I really love Quora because sometimes answering the questions people ask there means you have to dig down deep to fill out the information already stored in your head. This happened to me again when someone asked if it’s okay to drink wine that has turned to vinegar.
I have tasted drinking vingear numerous times, and a few years ago there was a real craze going on, with gourmet restaurants offering patrons separate „vinegar cards“ with dozens of different crus.
Of course, vinegar has been a popular aperitif and digestif for centuries, and not simply for reasons of taste, but because of its proven beneficial properties. It is known to stimulate the metabolism and support protein digestion. The famous medieval mystic Hildegard von Bingen (1098-1179) was all for it, and Hippocrates recommends vinegar as a cure for respiratory diseases and digestive disorders. Roman legionaries carried canteens filled with a mixture of vinegar and water, called „Posca“, which was probably a good idea given the quality of the water in ancient times.
In countries like Germany, so-called „drinking vinegar“ is defined by law and is required to contain between 5 and 6 percent fruit or tartaric acid, depending on whether it is made from fruit or wine. It is usually made from very sweet fruit juice or wine to achieve a pleasant sweet-and-sour taste, and it is generally produced by adding special strains of bacteria called Acetobacter which turn the alcohol into acetic acid. The result is often stored, often for many years, in oak casks which gives it an amber or dark red color.
Probably the best-known of these gourmet vinegars is ‚Aceto Balsamico Tradizionale di Modena‘ from Italy, which is a protected geographical indication and is made from thickened wine stored for at least 12 years; if it is stored for at least 25 years it may carry the designation „extra vecchio“.
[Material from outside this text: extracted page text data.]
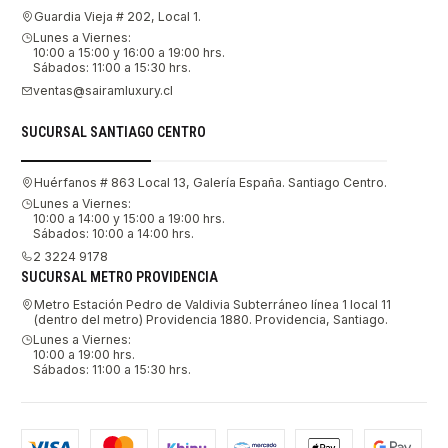
Guardia Vieja # 202, Local 1.
Lunes a Viernes:
10:00 a 15:00 y 16:00 a 19:00 hrs.
Sábados: 11:00 a 15:30 hrs.
ventas@sairamluxury.cl
SUCURSAL SANTIAGO CENTRO
Huérfanos # 863 Local 13, Galería España. Santiago Centro.
Lunes a Viernes:
10:00 a 14:00 y 15:00 a 19:00 hrs.
Sábados: 10:00 a 14:00 hrs.
2 3224 9178
SUCURSAL METRO PROVIDENCIA
Metro Estación Pedro de Valdivia Subterráneo línea 1 local 11
(dentro del metro) Providencia 1880. Providencia, Santiago.
Lunes a Viernes:
10:00 a 19:00 hrs.
Sábados: 11:00 a 15:30 hrs.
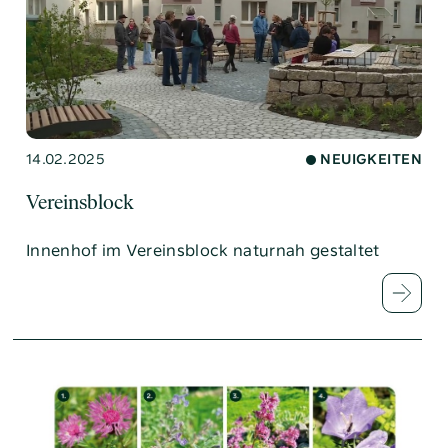
14.02.2025
NEUIGKEITEN
Vereinsblock
Innenhof im Vereinsblock naturnah gestaltet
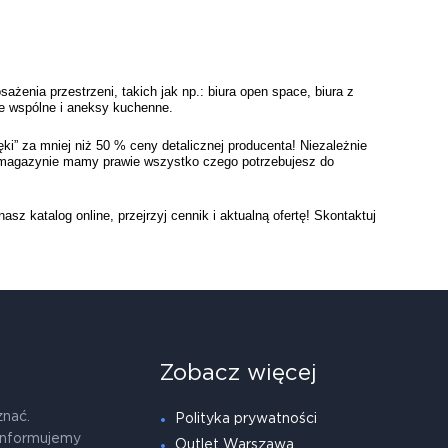
nia przestrzeni, takich jak np.: biura open space, biura z 
ie wspólne i aneksy kuchenne. 
i” za mniej niż 50 % ceny detalicznej producenta! Niezależnie 
 magazynie mamy prawie wszystko czego potrzebujesz do 
atalog online, przejrzyj cennik i aktualną ofertę! Skontaktuj 
Zobacz więcej
znać.
Polityka prywatności
informujemy
Outlet Warszawa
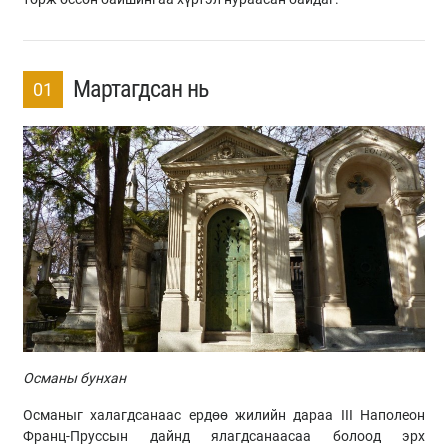
Мартагдсан нь
01
Османы бунхан
Османыг халагдсанаас ердөө жилийн дараа III Наполеон
Франц-Пруссын дайнд ялагдсанаасаа болоод эрх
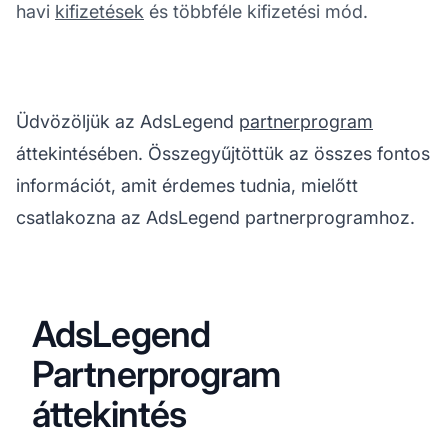
havi
kifizetések
és többféle kifizetési mód.
Üdvözöljük az AdsLegend
partnerprogram
áttekintésében. Összegyűjtöttük az összes fontos
információt, amit érdemes tudnia, mielőtt
csatlakozna az AdsLegend partnerprogramhoz.
AdsLegend
Partnerprogram
áttekintés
In recent years, many winegrowers have started to produce vintage drinking vinegars made from certain varieties of white, red, and rosé grapes, some of which will set you back a pretty penny when you buy them. A tiny bottle (100 ml) of Traditionale was sold at an auction in Modena for €1,800. Leonardi, a famous acetaia near Modena, sells what he calls a „Aceto Balamoro“ (a wordplay on „Balsamico“ and „oro“, or old) in a 250 ml bottle studded with Swarovski crystals for €900. Compared with that, the 100 year-old Reserve Villa San Donnino by Bernardo Tesori for €499 per 100 ml is almost a steal!